In the listing below, which lines contain the string "MICROSOFT"? Copy them all.
= Beginning of Section =
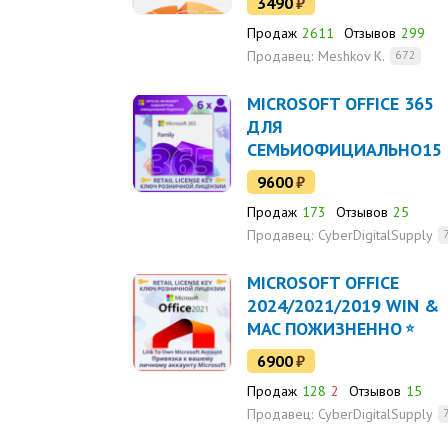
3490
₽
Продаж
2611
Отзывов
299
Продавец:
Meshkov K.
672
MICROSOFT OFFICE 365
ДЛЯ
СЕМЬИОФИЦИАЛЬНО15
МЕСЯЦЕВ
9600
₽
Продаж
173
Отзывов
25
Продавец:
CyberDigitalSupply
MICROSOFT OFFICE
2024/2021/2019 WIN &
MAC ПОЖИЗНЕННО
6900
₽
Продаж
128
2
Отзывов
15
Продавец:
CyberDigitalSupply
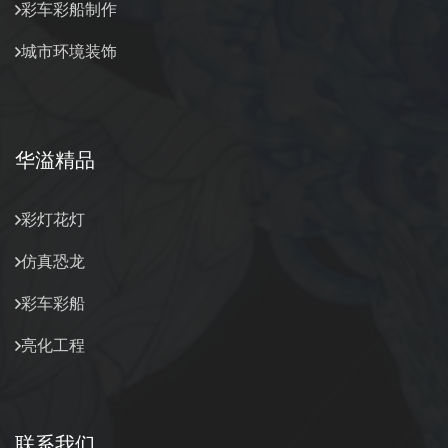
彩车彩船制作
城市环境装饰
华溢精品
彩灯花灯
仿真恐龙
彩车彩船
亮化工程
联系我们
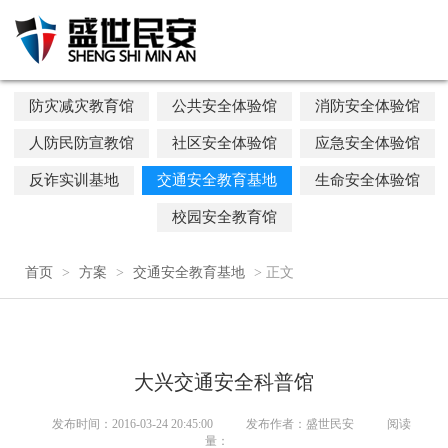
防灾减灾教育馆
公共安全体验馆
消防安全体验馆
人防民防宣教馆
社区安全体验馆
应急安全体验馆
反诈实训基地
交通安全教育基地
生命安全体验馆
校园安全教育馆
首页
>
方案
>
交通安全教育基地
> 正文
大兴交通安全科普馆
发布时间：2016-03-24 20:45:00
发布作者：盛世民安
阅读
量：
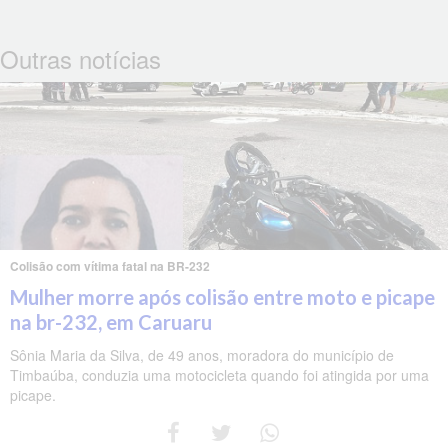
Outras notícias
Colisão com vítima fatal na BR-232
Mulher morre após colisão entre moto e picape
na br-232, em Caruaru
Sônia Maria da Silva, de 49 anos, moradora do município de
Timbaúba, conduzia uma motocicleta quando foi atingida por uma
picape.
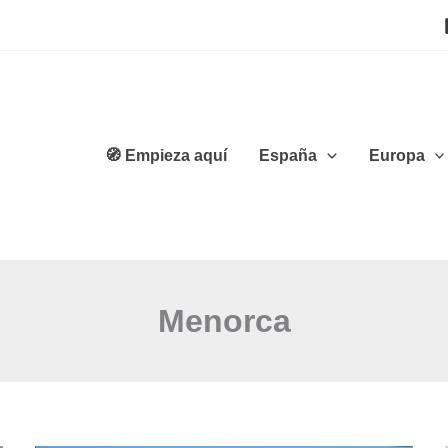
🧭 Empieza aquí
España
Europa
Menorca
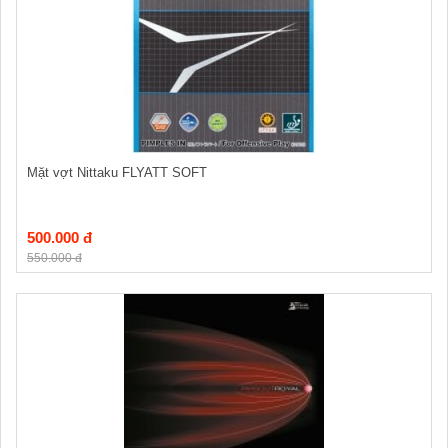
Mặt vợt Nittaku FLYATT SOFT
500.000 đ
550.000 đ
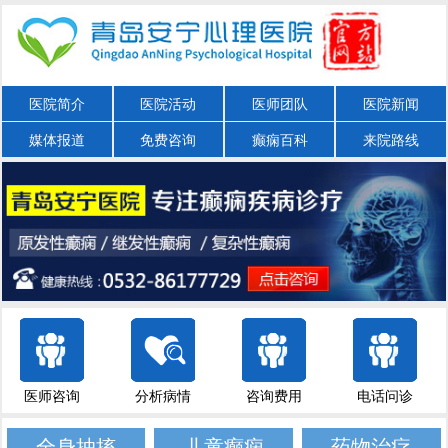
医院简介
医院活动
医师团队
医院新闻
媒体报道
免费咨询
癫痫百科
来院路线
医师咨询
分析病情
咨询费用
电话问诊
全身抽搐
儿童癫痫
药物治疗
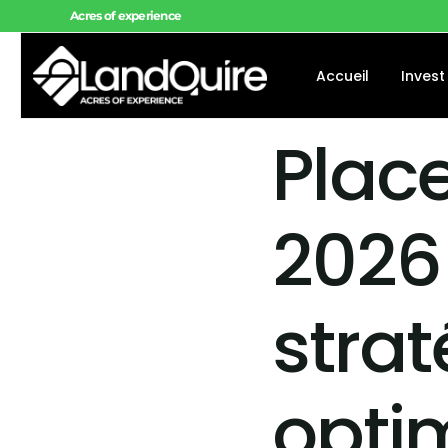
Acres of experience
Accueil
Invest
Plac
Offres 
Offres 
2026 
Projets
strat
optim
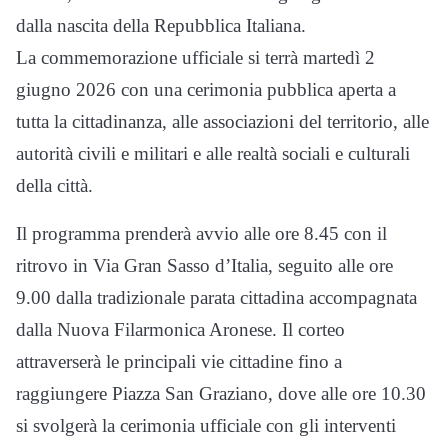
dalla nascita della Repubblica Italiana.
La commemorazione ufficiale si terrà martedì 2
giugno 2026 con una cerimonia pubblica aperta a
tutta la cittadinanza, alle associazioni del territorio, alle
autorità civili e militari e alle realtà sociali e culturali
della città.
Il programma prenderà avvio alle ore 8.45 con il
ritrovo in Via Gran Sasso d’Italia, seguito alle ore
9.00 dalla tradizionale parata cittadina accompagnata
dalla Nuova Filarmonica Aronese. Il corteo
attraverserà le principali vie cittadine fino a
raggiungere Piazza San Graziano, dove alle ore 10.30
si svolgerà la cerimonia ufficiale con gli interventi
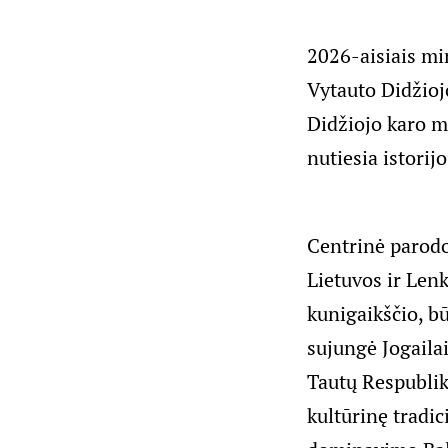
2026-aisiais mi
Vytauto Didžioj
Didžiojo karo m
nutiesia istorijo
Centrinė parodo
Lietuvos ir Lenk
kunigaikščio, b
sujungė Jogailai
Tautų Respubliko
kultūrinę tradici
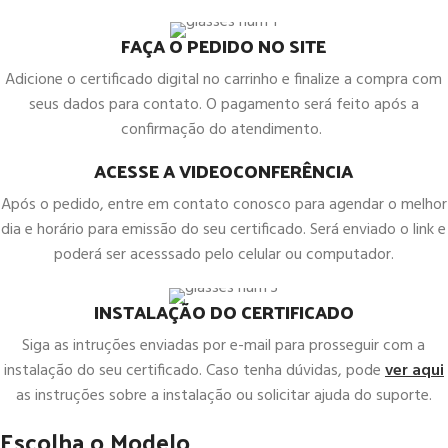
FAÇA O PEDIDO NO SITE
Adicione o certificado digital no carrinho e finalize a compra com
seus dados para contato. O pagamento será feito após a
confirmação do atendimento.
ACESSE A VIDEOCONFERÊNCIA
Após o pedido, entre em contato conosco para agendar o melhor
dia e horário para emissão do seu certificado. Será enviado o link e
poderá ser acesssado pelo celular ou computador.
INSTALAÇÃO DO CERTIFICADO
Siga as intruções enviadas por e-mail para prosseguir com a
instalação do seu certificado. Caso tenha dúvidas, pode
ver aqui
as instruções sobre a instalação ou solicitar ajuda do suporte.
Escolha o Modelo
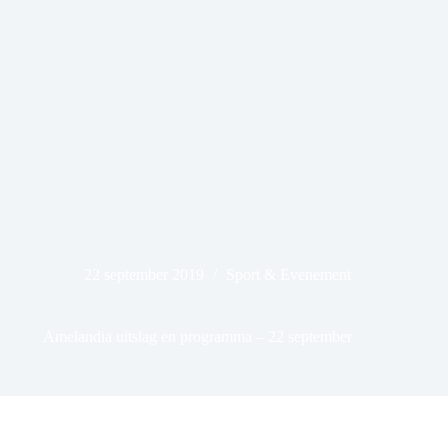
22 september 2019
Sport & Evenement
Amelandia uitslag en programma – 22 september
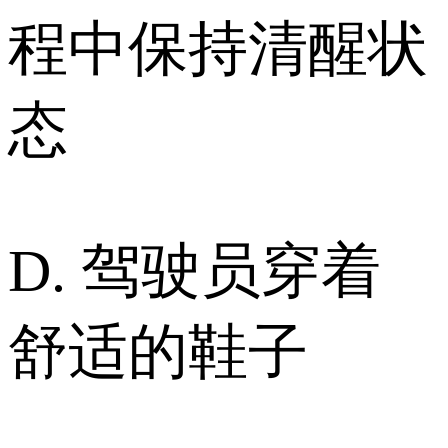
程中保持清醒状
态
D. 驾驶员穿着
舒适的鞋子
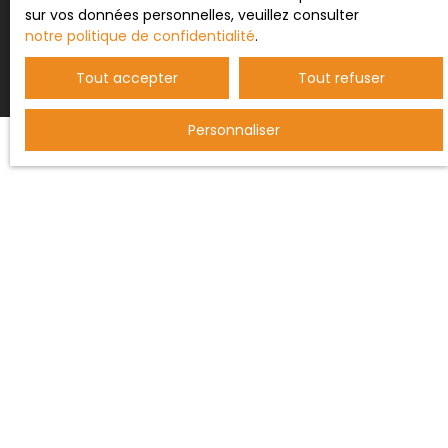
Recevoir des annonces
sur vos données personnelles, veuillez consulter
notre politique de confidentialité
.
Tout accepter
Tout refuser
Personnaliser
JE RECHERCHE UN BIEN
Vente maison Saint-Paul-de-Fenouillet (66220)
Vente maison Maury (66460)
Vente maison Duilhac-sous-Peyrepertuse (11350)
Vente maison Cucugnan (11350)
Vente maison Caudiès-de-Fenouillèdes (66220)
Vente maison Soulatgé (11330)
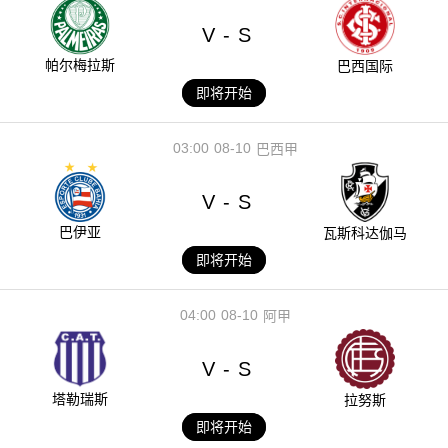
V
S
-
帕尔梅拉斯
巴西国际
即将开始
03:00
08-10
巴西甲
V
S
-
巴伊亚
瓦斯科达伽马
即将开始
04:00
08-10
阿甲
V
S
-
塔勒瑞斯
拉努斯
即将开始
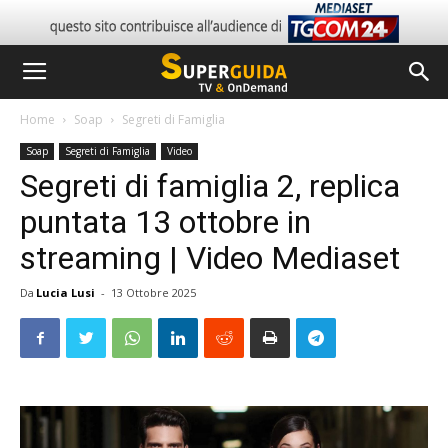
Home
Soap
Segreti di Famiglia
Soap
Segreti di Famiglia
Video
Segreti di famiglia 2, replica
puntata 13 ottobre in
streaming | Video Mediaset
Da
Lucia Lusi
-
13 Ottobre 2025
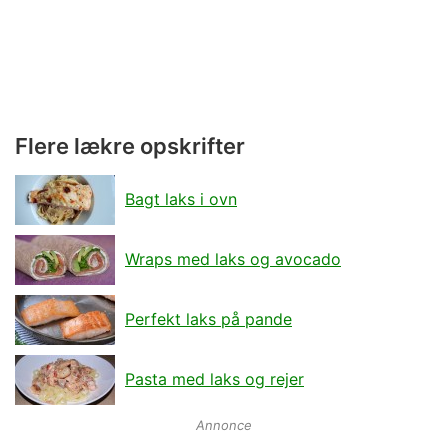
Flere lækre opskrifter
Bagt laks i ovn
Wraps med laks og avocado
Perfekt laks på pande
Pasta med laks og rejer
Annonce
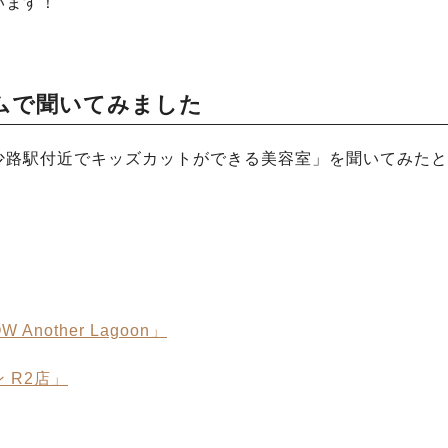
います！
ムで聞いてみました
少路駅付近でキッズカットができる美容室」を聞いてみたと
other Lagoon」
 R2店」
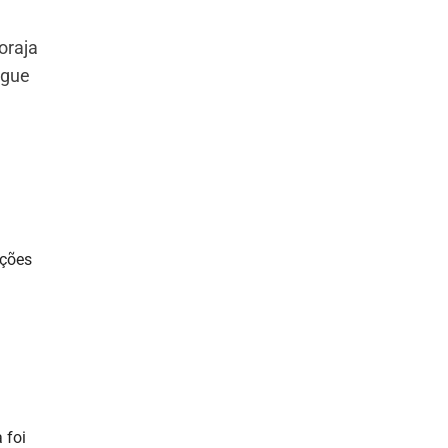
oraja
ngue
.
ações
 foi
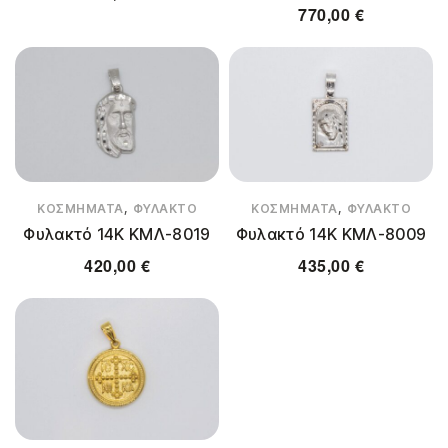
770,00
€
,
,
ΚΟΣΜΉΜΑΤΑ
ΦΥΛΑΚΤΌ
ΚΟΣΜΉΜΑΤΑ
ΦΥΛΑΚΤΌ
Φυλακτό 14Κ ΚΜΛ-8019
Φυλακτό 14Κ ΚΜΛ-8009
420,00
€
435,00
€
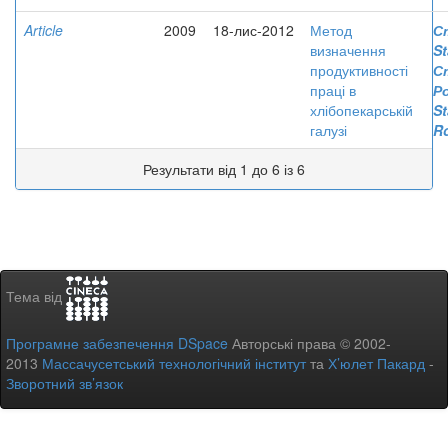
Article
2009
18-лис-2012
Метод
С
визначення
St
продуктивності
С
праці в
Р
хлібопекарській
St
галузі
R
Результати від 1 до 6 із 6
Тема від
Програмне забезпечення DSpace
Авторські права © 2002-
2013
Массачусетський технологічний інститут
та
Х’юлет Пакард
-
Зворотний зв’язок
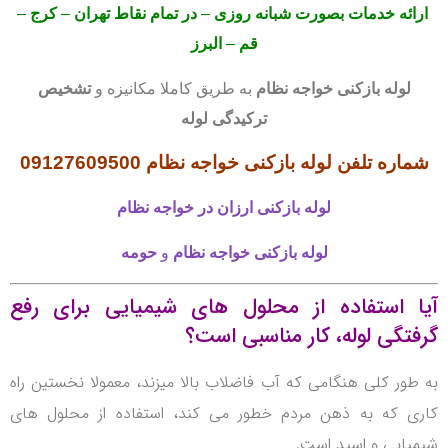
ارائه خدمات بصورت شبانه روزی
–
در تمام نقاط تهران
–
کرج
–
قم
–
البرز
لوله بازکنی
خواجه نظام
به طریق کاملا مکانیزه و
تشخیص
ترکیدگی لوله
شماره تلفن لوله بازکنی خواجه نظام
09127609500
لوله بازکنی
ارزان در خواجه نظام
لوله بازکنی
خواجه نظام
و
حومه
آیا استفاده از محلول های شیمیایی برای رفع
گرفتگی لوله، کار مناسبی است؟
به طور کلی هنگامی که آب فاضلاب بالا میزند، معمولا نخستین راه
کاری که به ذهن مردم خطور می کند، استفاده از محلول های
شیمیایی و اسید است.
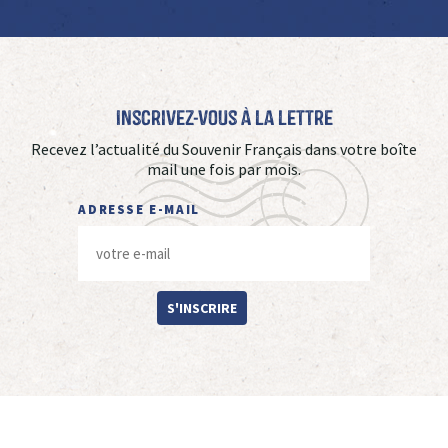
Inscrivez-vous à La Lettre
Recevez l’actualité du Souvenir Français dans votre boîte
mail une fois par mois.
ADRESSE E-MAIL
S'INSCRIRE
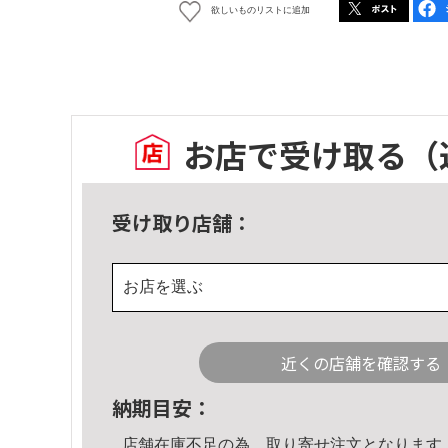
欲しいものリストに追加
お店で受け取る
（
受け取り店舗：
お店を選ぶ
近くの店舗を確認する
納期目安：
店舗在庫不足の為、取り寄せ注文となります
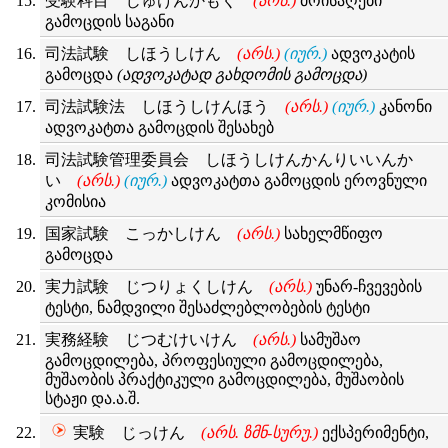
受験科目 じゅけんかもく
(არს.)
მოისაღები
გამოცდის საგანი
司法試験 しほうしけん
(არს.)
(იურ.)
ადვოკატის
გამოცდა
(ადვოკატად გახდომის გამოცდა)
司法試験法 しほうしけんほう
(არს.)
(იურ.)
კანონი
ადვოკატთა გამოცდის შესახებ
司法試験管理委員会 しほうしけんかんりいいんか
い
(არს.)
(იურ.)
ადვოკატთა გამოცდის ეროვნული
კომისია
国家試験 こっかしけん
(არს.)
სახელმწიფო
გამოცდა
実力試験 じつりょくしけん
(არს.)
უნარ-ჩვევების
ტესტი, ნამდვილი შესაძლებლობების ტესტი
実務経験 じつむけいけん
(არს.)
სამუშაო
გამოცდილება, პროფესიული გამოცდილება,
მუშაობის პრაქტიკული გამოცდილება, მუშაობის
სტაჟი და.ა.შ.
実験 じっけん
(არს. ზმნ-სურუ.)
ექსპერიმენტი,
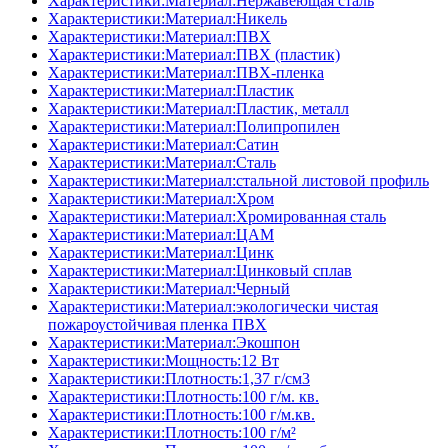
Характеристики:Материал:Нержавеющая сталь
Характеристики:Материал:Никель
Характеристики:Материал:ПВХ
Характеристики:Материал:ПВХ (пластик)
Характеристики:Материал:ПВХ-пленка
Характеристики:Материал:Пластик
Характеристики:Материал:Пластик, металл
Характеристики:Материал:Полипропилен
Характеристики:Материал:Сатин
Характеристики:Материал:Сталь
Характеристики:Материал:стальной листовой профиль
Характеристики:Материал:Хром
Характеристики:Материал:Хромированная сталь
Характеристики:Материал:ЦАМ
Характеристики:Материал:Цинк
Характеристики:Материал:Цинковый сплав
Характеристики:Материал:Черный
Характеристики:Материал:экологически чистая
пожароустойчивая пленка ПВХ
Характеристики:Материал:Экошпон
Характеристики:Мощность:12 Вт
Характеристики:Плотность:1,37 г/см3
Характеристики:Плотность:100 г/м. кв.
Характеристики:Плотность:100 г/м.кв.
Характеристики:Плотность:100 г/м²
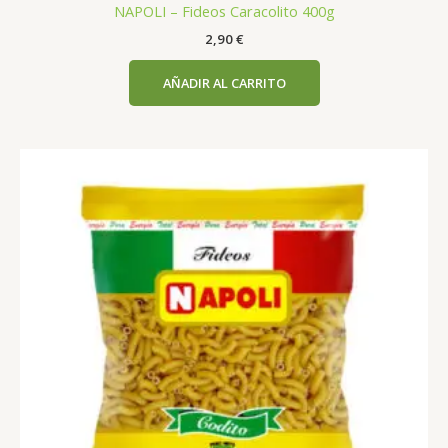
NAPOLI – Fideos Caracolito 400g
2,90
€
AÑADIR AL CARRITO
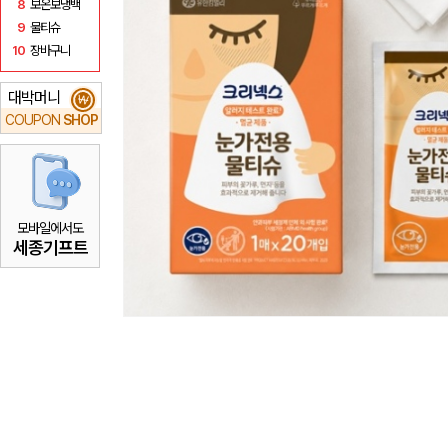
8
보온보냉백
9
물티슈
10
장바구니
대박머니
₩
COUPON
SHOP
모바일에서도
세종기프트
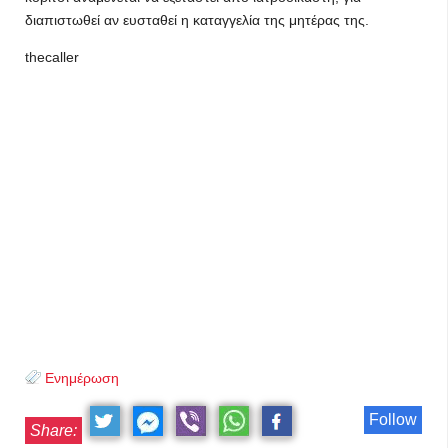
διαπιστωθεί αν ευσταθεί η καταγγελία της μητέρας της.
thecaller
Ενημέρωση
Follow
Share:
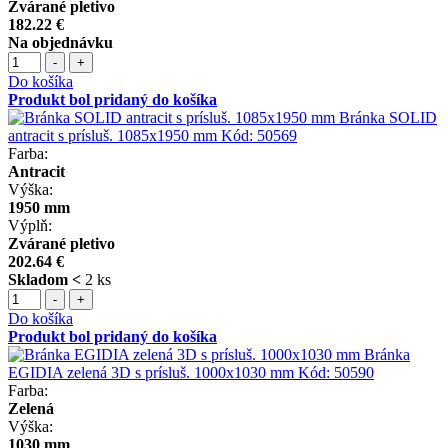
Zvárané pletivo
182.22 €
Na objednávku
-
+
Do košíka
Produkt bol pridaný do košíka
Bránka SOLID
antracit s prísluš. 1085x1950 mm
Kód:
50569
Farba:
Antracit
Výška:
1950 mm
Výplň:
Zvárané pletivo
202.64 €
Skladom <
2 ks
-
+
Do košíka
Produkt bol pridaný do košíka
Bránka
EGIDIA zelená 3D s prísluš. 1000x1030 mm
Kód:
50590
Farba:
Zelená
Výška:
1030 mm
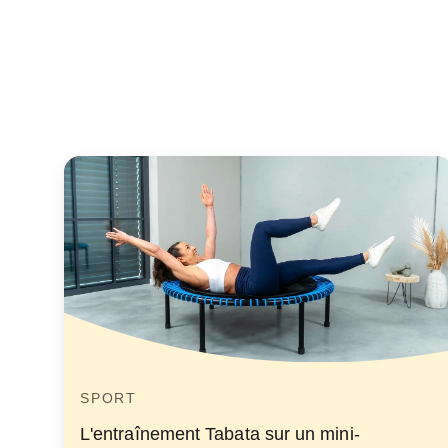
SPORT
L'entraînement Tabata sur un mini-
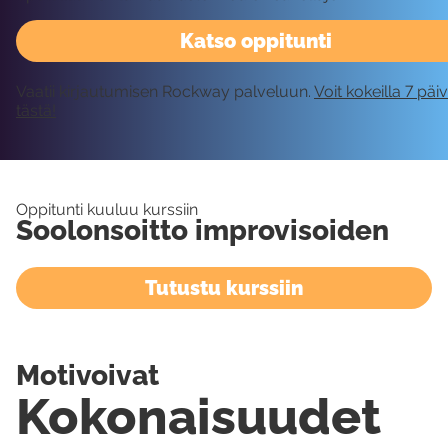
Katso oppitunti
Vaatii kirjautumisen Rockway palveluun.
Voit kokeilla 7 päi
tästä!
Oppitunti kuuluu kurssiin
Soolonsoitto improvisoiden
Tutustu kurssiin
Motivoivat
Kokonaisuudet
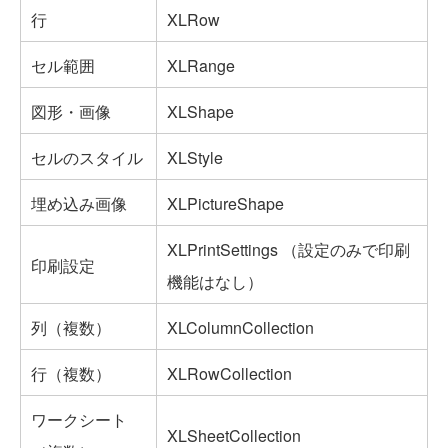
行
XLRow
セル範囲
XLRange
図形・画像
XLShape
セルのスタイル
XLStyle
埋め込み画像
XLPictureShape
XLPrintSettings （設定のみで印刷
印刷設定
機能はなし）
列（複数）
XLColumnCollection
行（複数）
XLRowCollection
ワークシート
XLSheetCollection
= End of Section =
— ANSWER BOX —
MICROSOFT OFFICE 365
MICROSOFT OFFICE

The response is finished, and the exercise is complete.